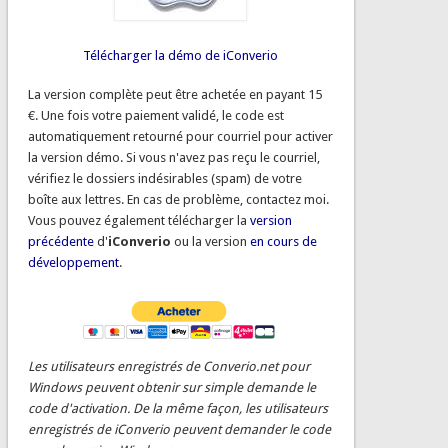
Télécharger la démo de iConverio
La version complète peut être achetée en payant 15
€. Une fois votre paiement validé, le code est
automatiquement retourné pour courriel pour activer
la version démo. Si vous n'avez pas reçu le courriel,
vérifiez le dossiers indésirables (spam) de votre
boîte aux lettres. En cas de problème, contactez moi.
Vous pouvez également télécharger la
version
précédente
d'
iConverio
ou la version
en cours de
développement
.
Les utilisateurs enregistrés de Converio.net pour
Windows peuvent obtenir sur simple demande le
code d'activation. De la même façon, les utilisateurs
enregistrés de iConverio peuvent demander le code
★ ★ ★ ★ ★
_WHAT TO DO_: The entries above are to be returned exactly, without their pictures.

_ANSWER SPACE_:
Télécharger la démo de iConverio
La version complète peut être achetée en payant 15
€. Une fois votre paiement validé, le code est
automatiquement retourné pour courriel pour activer
la version démo. Si vous n'avez pas reçu le courriel,
vérifiez le dossiers indésirables (spam) de votre
boîte aux lettres. En cas de problème, contactez moi.
Vous pouvez également télécharger la
version
précédente
d'
iConverio
ou la version
en cours de
développement
.
Les utilisateurs enregistrés de Converio.net pour
Windows peuvent obtenir sur simple demande le
code d'activation. De la même façon, les utilisateurs
enregistrés de iConverio peuvent demander le code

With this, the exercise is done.